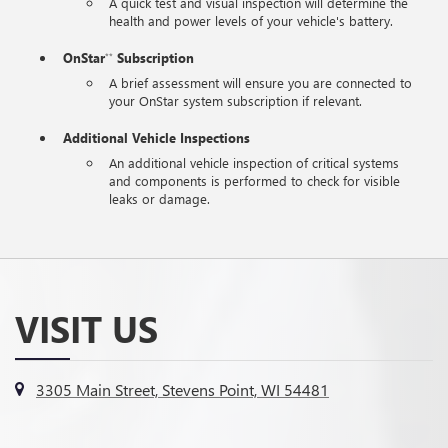
A quick test and visual inspection will determine the
health and power levels of your vehicle's battery.
OnStar
Subscription
**
A brief assessment will ensure you are connected to
your OnStar system subscription if relevant.
Additional Vehicle Inspections
An additional vehicle inspection of critical systems
and components is performed to check for visible
leaks or damage.
VISIT US
3305 Main Street, Stevens Point, WI 54481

━━━━━━━━━━━━━━━━━━━━━━━━━━━━━━

▶ Exercise directions:
The whole listing is to be retyped exactly, with its pictures removed.

▶ Response to this exercise:
A quick test and visual inspection will determine the
health and power levels of your vehicle's battery.
OnStar
Subscription
**
A brief assessment will ensure you are connected to
your OnStar system subscription if relevant.
Additional Vehicle Inspections
An additional vehicle inspection of critical systems
and components is performed to check for visible
leaks or damage.
VISIT US
3305 Main Street, Stevens Point, WI 54481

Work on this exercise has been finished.